Outside Sanaa University on Friday, at the spot that has become the epicenter of the uprising, dubbed Change Square, southerners and northerners chewed the narcotic khat together. Tribes allied with northern Houthi rebels erected tents near Yemeni soldiers loyal to Ali Mohsen al-Ahmar, the top general and key Saleh ally who for years had fought the rebels. He is now aligned with the protesters. In a remarkable shift, southerners on Friday did not call for secession; northerners did not promote their rebellion.
“Once again, Saleh has become the great unifier of all the Yemeni people, this time against himself,” said Abdulghani al-Iryani, a political analyst, referring to Saleh becoming president of a united North and South Yemen in 1990. “I can sense the camaraderie and good feelings among opposite groups, who have identified the regime as their common enemy and are now prepared to coexist with each other peacefully.”
Divide and rule
For years, Saleh dominated through a divide-and-rule strategy, which he described as “dancing on the heads of snakes.” Through a system of patronage, he gave chosen tribal leaders money, weapons, jobs and government positions in exchange for their loyalty. He often played tribes against each other to weaken them. But such tactics also bred envy and resentment among less fortunate tribes.
Saleh’s favoritism also bolstered a system in which Yemenis turned to their tribes for support, ensuring that they were more loyal to individual tribes than their nation.
“Once, he pushed us into conflict with another tribe,” said Abdulrahman Guizeika, whose own tribe had set up a protest tent. “That tribe is also here now.
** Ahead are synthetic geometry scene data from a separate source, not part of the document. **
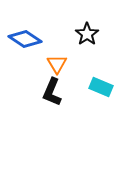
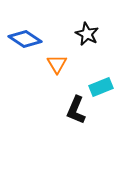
black star: rotated 10 degrees counterclockwise
cyan rectangle: rotated 45 degrees counterclockwise
black L-shape: moved 24 px right, 18 px down
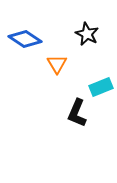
black L-shape: moved 1 px right, 3 px down
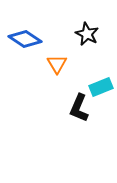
black L-shape: moved 2 px right, 5 px up
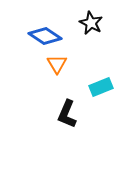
black star: moved 4 px right, 11 px up
blue diamond: moved 20 px right, 3 px up
black L-shape: moved 12 px left, 6 px down
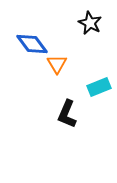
black star: moved 1 px left
blue diamond: moved 13 px left, 8 px down; rotated 20 degrees clockwise
cyan rectangle: moved 2 px left
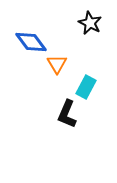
blue diamond: moved 1 px left, 2 px up
cyan rectangle: moved 13 px left; rotated 40 degrees counterclockwise
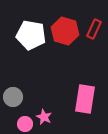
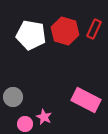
pink rectangle: moved 1 px right, 1 px down; rotated 72 degrees counterclockwise
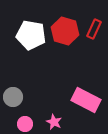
pink star: moved 10 px right, 5 px down
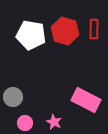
red rectangle: rotated 24 degrees counterclockwise
pink circle: moved 1 px up
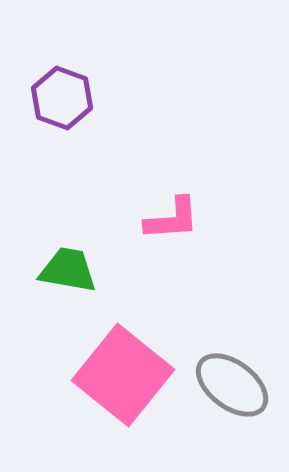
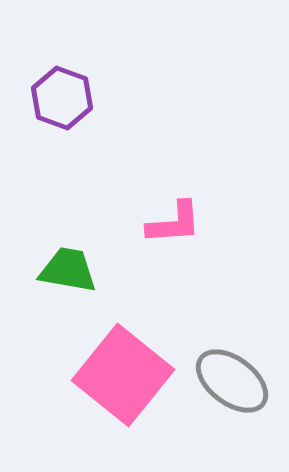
pink L-shape: moved 2 px right, 4 px down
gray ellipse: moved 4 px up
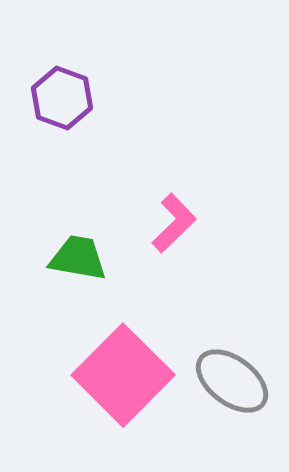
pink L-shape: rotated 40 degrees counterclockwise
green trapezoid: moved 10 px right, 12 px up
pink square: rotated 6 degrees clockwise
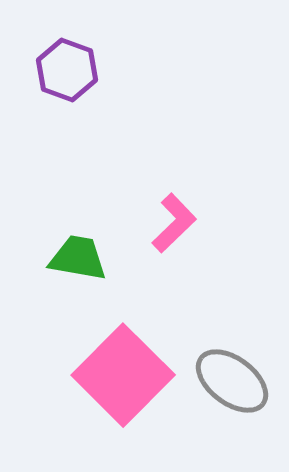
purple hexagon: moved 5 px right, 28 px up
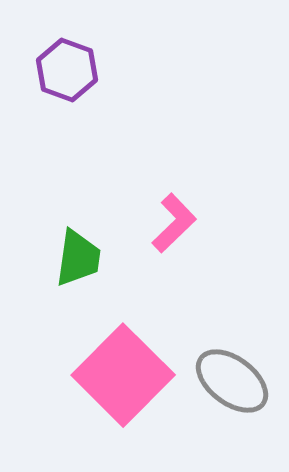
green trapezoid: rotated 88 degrees clockwise
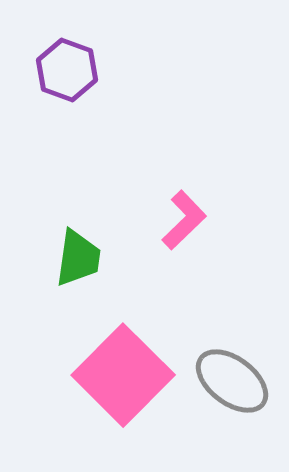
pink L-shape: moved 10 px right, 3 px up
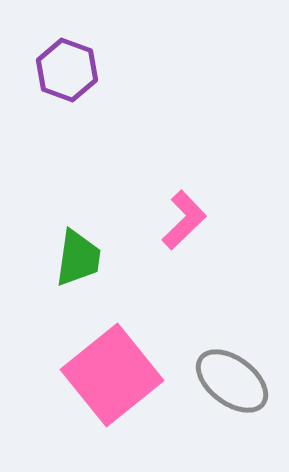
pink square: moved 11 px left; rotated 6 degrees clockwise
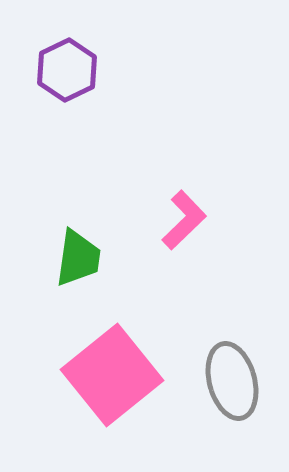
purple hexagon: rotated 14 degrees clockwise
gray ellipse: rotated 38 degrees clockwise
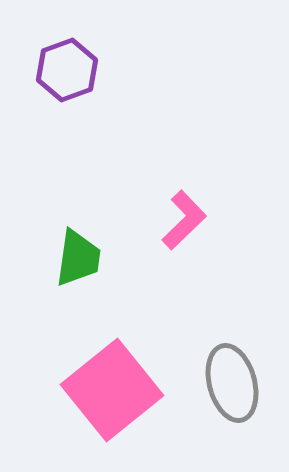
purple hexagon: rotated 6 degrees clockwise
pink square: moved 15 px down
gray ellipse: moved 2 px down
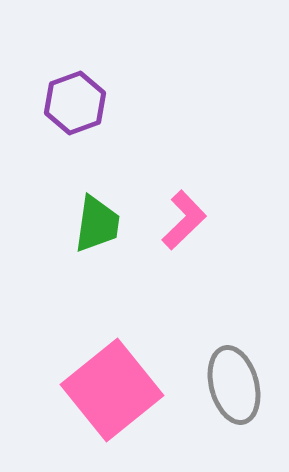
purple hexagon: moved 8 px right, 33 px down
green trapezoid: moved 19 px right, 34 px up
gray ellipse: moved 2 px right, 2 px down
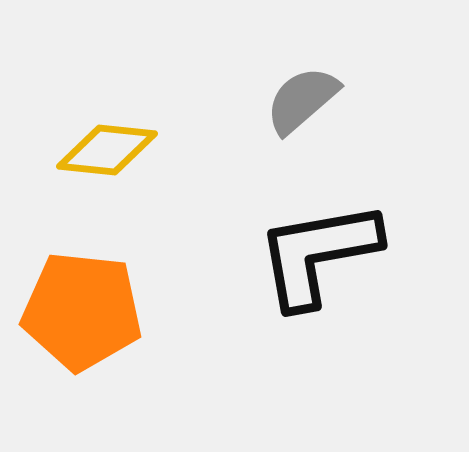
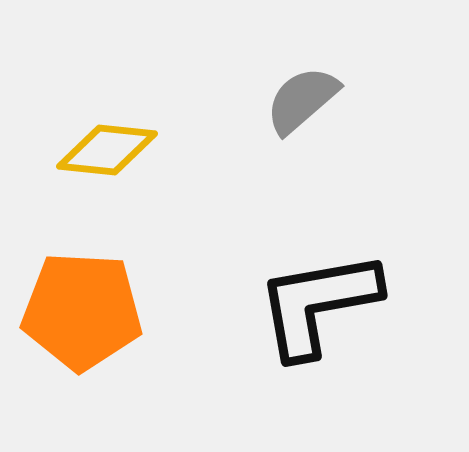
black L-shape: moved 50 px down
orange pentagon: rotated 3 degrees counterclockwise
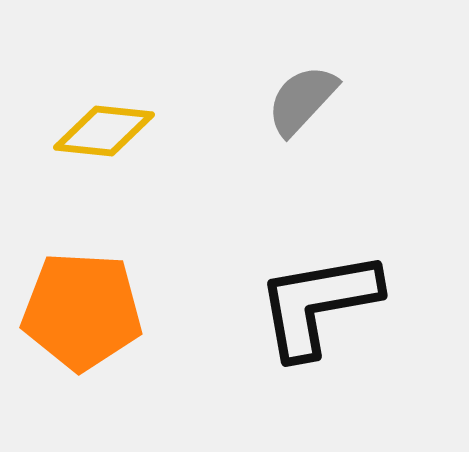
gray semicircle: rotated 6 degrees counterclockwise
yellow diamond: moved 3 px left, 19 px up
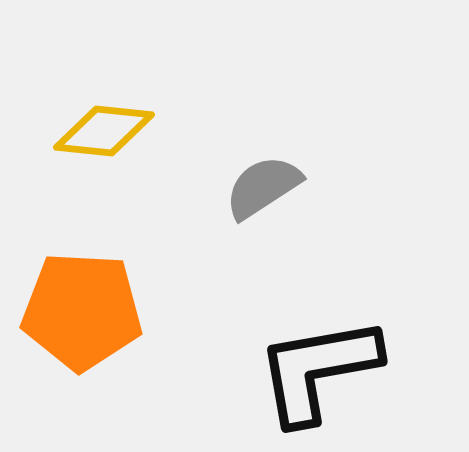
gray semicircle: moved 39 px left, 87 px down; rotated 14 degrees clockwise
black L-shape: moved 66 px down
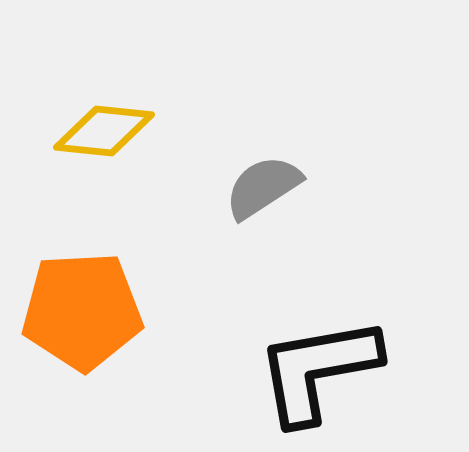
orange pentagon: rotated 6 degrees counterclockwise
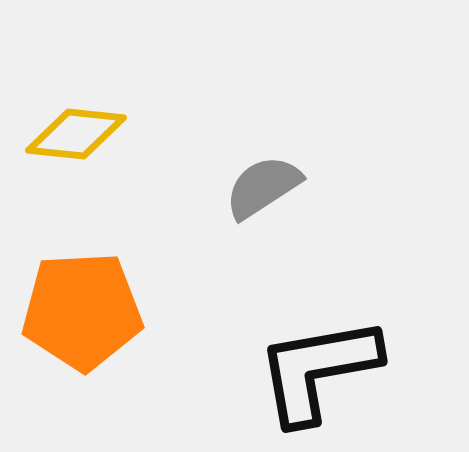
yellow diamond: moved 28 px left, 3 px down
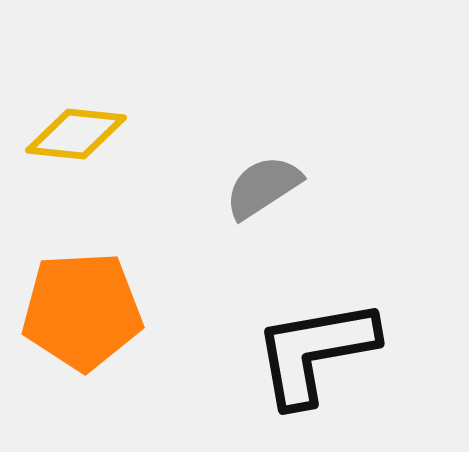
black L-shape: moved 3 px left, 18 px up
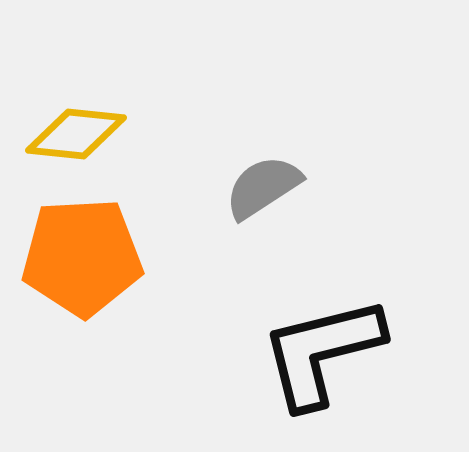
orange pentagon: moved 54 px up
black L-shape: moved 7 px right; rotated 4 degrees counterclockwise
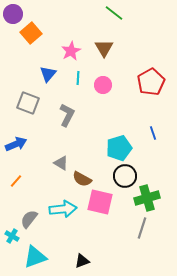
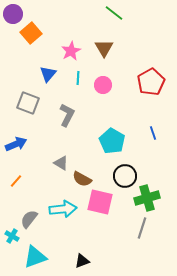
cyan pentagon: moved 7 px left, 7 px up; rotated 25 degrees counterclockwise
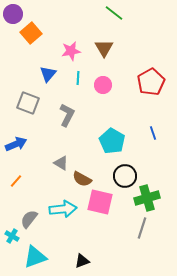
pink star: rotated 18 degrees clockwise
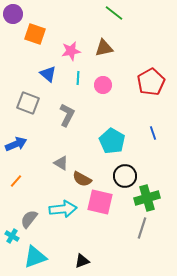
orange square: moved 4 px right, 1 px down; rotated 30 degrees counterclockwise
brown triangle: rotated 48 degrees clockwise
blue triangle: rotated 30 degrees counterclockwise
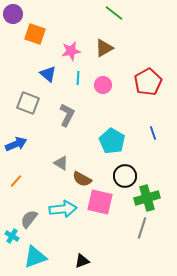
brown triangle: rotated 18 degrees counterclockwise
red pentagon: moved 3 px left
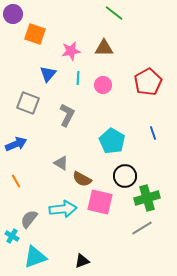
brown triangle: rotated 30 degrees clockwise
blue triangle: rotated 30 degrees clockwise
orange line: rotated 72 degrees counterclockwise
gray line: rotated 40 degrees clockwise
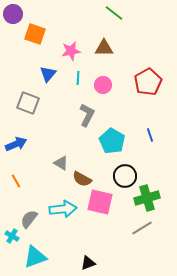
gray L-shape: moved 20 px right
blue line: moved 3 px left, 2 px down
black triangle: moved 6 px right, 2 px down
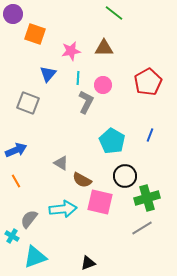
gray L-shape: moved 1 px left, 13 px up
blue line: rotated 40 degrees clockwise
blue arrow: moved 6 px down
brown semicircle: moved 1 px down
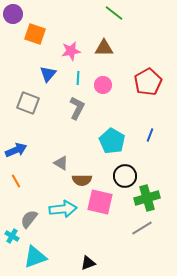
gray L-shape: moved 9 px left, 6 px down
brown semicircle: rotated 30 degrees counterclockwise
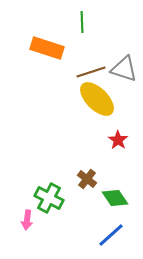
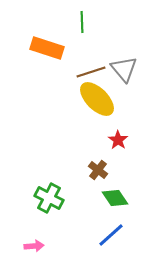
gray triangle: rotated 32 degrees clockwise
brown cross: moved 11 px right, 9 px up
pink arrow: moved 7 px right, 26 px down; rotated 102 degrees counterclockwise
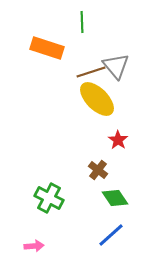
gray triangle: moved 8 px left, 3 px up
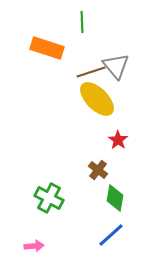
green diamond: rotated 44 degrees clockwise
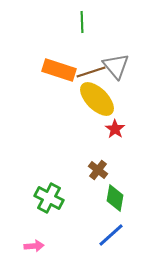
orange rectangle: moved 12 px right, 22 px down
red star: moved 3 px left, 11 px up
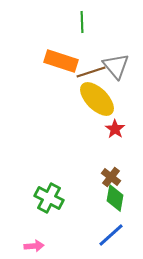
orange rectangle: moved 2 px right, 9 px up
brown cross: moved 13 px right, 7 px down
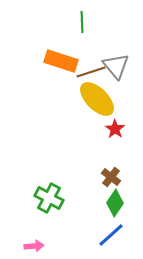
green diamond: moved 5 px down; rotated 24 degrees clockwise
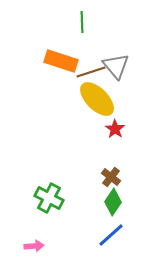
green diamond: moved 2 px left, 1 px up
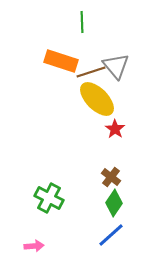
green diamond: moved 1 px right, 1 px down
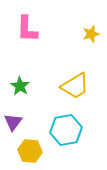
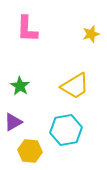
purple triangle: rotated 24 degrees clockwise
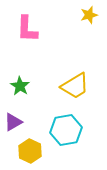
yellow star: moved 2 px left, 19 px up
yellow hexagon: rotated 20 degrees clockwise
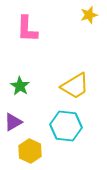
cyan hexagon: moved 4 px up; rotated 16 degrees clockwise
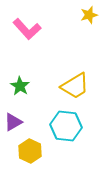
pink L-shape: rotated 44 degrees counterclockwise
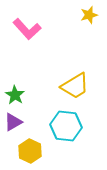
green star: moved 5 px left, 9 px down
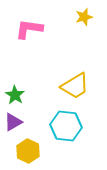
yellow star: moved 5 px left, 2 px down
pink L-shape: moved 2 px right; rotated 140 degrees clockwise
yellow hexagon: moved 2 px left
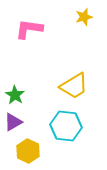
yellow trapezoid: moved 1 px left
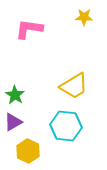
yellow star: rotated 18 degrees clockwise
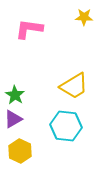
purple triangle: moved 3 px up
yellow hexagon: moved 8 px left
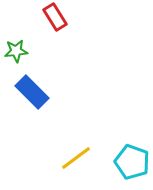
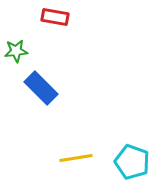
red rectangle: rotated 48 degrees counterclockwise
blue rectangle: moved 9 px right, 4 px up
yellow line: rotated 28 degrees clockwise
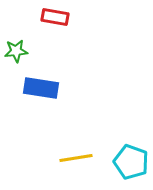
blue rectangle: rotated 36 degrees counterclockwise
cyan pentagon: moved 1 px left
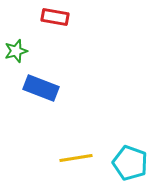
green star: rotated 10 degrees counterclockwise
blue rectangle: rotated 12 degrees clockwise
cyan pentagon: moved 1 px left, 1 px down
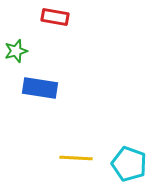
blue rectangle: moved 1 px left; rotated 12 degrees counterclockwise
yellow line: rotated 12 degrees clockwise
cyan pentagon: moved 1 px left, 1 px down
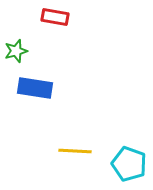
blue rectangle: moved 5 px left
yellow line: moved 1 px left, 7 px up
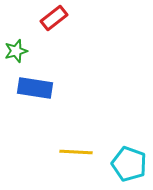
red rectangle: moved 1 px left, 1 px down; rotated 48 degrees counterclockwise
yellow line: moved 1 px right, 1 px down
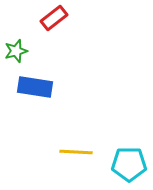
blue rectangle: moved 1 px up
cyan pentagon: rotated 20 degrees counterclockwise
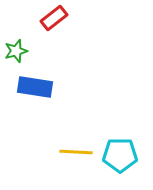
cyan pentagon: moved 9 px left, 9 px up
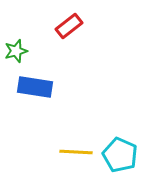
red rectangle: moved 15 px right, 8 px down
cyan pentagon: rotated 24 degrees clockwise
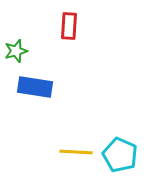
red rectangle: rotated 48 degrees counterclockwise
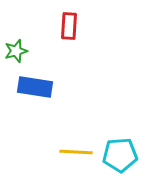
cyan pentagon: rotated 28 degrees counterclockwise
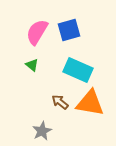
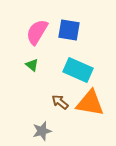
blue square: rotated 25 degrees clockwise
gray star: rotated 12 degrees clockwise
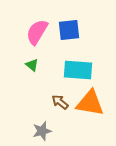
blue square: rotated 15 degrees counterclockwise
cyan rectangle: rotated 20 degrees counterclockwise
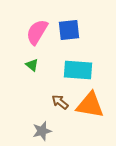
orange triangle: moved 2 px down
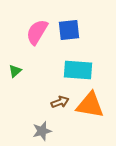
green triangle: moved 17 px left, 6 px down; rotated 40 degrees clockwise
brown arrow: rotated 120 degrees clockwise
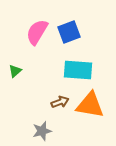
blue square: moved 2 px down; rotated 15 degrees counterclockwise
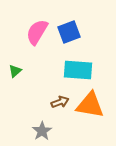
gray star: rotated 18 degrees counterclockwise
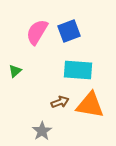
blue square: moved 1 px up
We chewed khat with them the other day.”
A few tents down along Justice Street, Hudaiqi Ayed, a 30-year-old civil engineer, said the government had convinced him that Houthis — Shiite Muslims who practice the Zaidi brand of Islam — were backed by Iran. But after conversations with them, he said, he was convinced otherwise. “They are like us. Yemen is one big family,” said Ayed, who like most Yemenis is a Sunni Muslim.
Nearby, Abdullah al-Nigar, a southerner, said that for years he had favored secession from the north. No longer. “Saleh is the cause of the problems we face in the south. If he resigns, they will vanish,” he said. “We will have no reason to secede.”
Many in Change Square echoed his sentiments, declaring that without Saleh, a new Yemen could be created, ruled by modern laws rather than tribal codes.
The old order
Yet there were also some signs that the old order could remain. When asked whether Ali Mohsen al-Ahmar, the defected general, could one day lead Yemen, Muhsin Naji, a tribesman from the Baqeel, angrily said: “No one from the house of Ahmar can lead us. We reject them all.”
And in Sanaa’s Tahrir Square, where Saleh’s loyalists are camped, many predicted violence if the president stepped down prematurely.
“If the president accepts the opposition’s demands and steps down, the north and south will erupt and there will be civil war. And al-Qaeda will exploit this to demand whatever they want,” said Mohammed Hussein al-Huleisi, a tribal leader from Marib. “Whoever demands change is the enemy of the country.”